Category Archives: Outlandish Brainstorms

Entertaining bizarre ideas largely related to multimedia hacking and reverse engineering

Designing a Codec For Parallelized Entropy Decoding

When I was banging my head hard on FFmpeg’s VP3/Theora VLC decoder, I kept wondering if there’s a better way to do it. Libtheora shows us the way in that there obviously must be, since it can decode so much faster than FFmpeg.

In the course of brainstorming better VLC approaches, I wondered about the concept of parallelizing the decoding operation somehow. This sounds awfully crazy, I know, and naturally, it’s intractable to directly parallelize VLC decoding since you can’t know where item (n+1) begins in the bitstream until you have decoded item (n). I thought it might be plausible to make a pass through the bitstream decoding all of the tokens and ancillary information into fixed lenth arrays and then make a second pass in order to sort out the information in some kind of parallelized manner. Due to the somewhat context-adaptive nature of Theora’s VLCs, I don’t know if I can make a go of that.

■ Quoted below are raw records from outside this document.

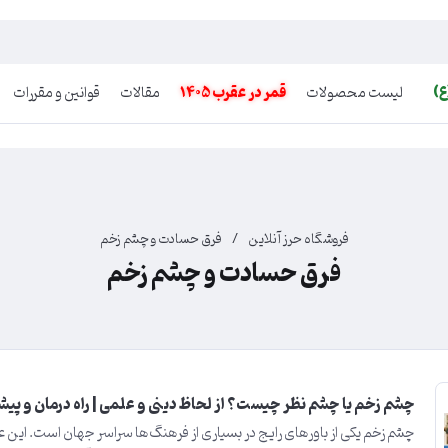
ع)
لیست محصولات
قمر در عقرب 1405
مقالات
قوانین و مقررات
فروشگاه حرز آنلاین
/
فرق حسادت و چشم زخم
فرق حسادت و چشم زخم
چشم زخم یا چشم نظر چیست؟ از لحاظ دینی و علمی | راه درمان و پی
چشم زخم یکی از باورهای رایج در بسیاری از فرهنگ‌ها سراسر جهان است. این ع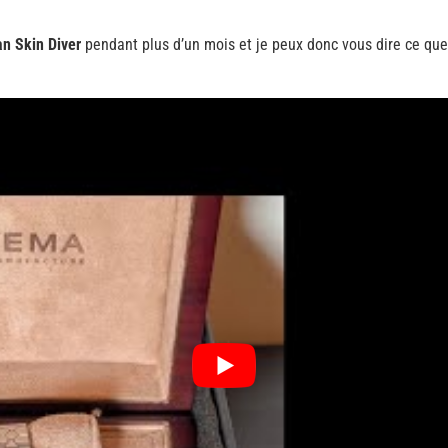
n Skin Diver
pendant plus d’un mois et je peux donc vous dire ce que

Why can’t VLC decoding be done in parallel, either through SIMD or thread-level parallelization? I think the answer is clearly, “because the codecs weren’t designed for it”. Here’s the pitch: Create a codec bitstream format where the frame header contains indices pointing into the bitstream. For example, Sorenson Video 1 encodes the Y, U, and V planes in order and could be effectively decoded in parallel if only the frame header encoded offsets to the start of the U and V planes. Similarly, if a Theora frame header encoded offsets to certain coefficient groups in the header, that could facilitate multithreaded coefficient VLC decoding. Some other modifications would need to occur in the encoder, e.g., guaranteeing that no end-of-block runs cross coefficient group boundaries as they often do now.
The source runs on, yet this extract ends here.